14 thoughts on “Guerlain Mitsouko

  1. I would love to love Guerlain fragrances. Not sure if it’s the bergamot, but they all have an underlying base that I can’t tolerate.

    Really enjoying your reviews and some great photos.

    1. Thank you so very much! I have trouble with some of the Guerlains too, both the classics and the young’ns (hellooooo, Insolence). Blame it on the Guerlinade, I guess.

    1. I tried the EDT. I am sure the parfum would be a vast improvement. And I’m sorry to hear that 😦 I remember you mentioned that the fruity chypres are no good on you.

  2. Crap. I’m under my work name again!

    Anyhoo, I wore the vintage Mitsouki and it was… well, probably what you were hoping it would be.


    PS – I don’t like Shalimar.

    1. Boo reformulations! I have only tried Shalimar in EDT and EDP, but everyone says the ONLY way to try it is in the parfum, so I’m not sure if I am qualified to feel the way I do about Shalimar. Like the spices, could do without the bergamot and floral aspects.

      1. Continuing to wave my little Shalimar banner. Try the parfum if you can, even reformulated is going to be better than the EdT. I did a little test the other night when my vintage bottle arrived and compared it to the EdT.

        They are completely different. The EdT starts out with almost a lemony zest and then fades to a powdery scent, whereas the parfum is a lot more complex while not necessarily being ‘stronger’. And my EdT is to the best of my knowledge pre-reformulation since I don’t believe they did that until 2002 or 2004 and the bottle I have came from an estate sale was dated as being late 90s.

        Curse these reformulations, ruining our perfumes.

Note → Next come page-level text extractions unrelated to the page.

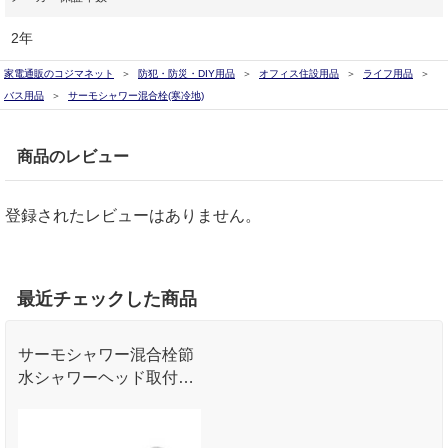
2年
家電通販のコジマネット
防犯・防災・DIY用品
オフィス住設用品
ライフ用品
バス用品
サーモシャワー混合栓(寒冷地)
商品のレビュー
登録されたレビューはありません。
最近チェックした商品
サーモシャワー混合栓節
水シャワーヘッド取付幅
９０から２００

Though, the Chanel No. 22 reformulation is actually considered an improvement. I haven’t smelled the original, but the general consensus is the newer formula is better.

  3. I continue to try to love this. I continue to fail. I did like it _once_, and bought a bottle before I understood that one wearing is not enough. So if I ever do love it, I have plenty of “vintage” 2007 or so.

    1. Awww, I hope you come around to it for the sake of your bottle! I almost feel bad… Luca Turin’s favorite scent and all… but I just did not much care for it.

  4. Mitsouko is actually one I haven’t tried yet. The image of Rita as Salome makes it tempting — for me more so than Harlow — however knowing that it’s sadly not living up to that is a disappointment. I’m going to blame the reformulation.

    And anyway, I adore Shalimar — the vintage bottle I just bought is all kinds of glorious — so I don’t know if I need Shalimar minus the bergamot, especially since I’m actually quite fond of bergamot.

    I do have a bottle Yvresse on the way, though. I’ll definitely let you know how I like it.

    1. I’m so glad the Shalimar worked out for you!! I find Mitsouko similar enough to Shalimar that I wouldn’t really think you’d need one if you have the other. Can’t wait to hear what you think of the Yvresse!

  5. It’s certainly possible! I was also comparing the EDTs of both, so really the worst of both worlds. The EDT of Mitsouko struck me as having the spices of the Shalimar EDT without any of the bergamot. I was really, really surprised too! I expected Mitsouko to have its own distinctive character. I am somewhat used to Guerlinade by now thanks to LHB.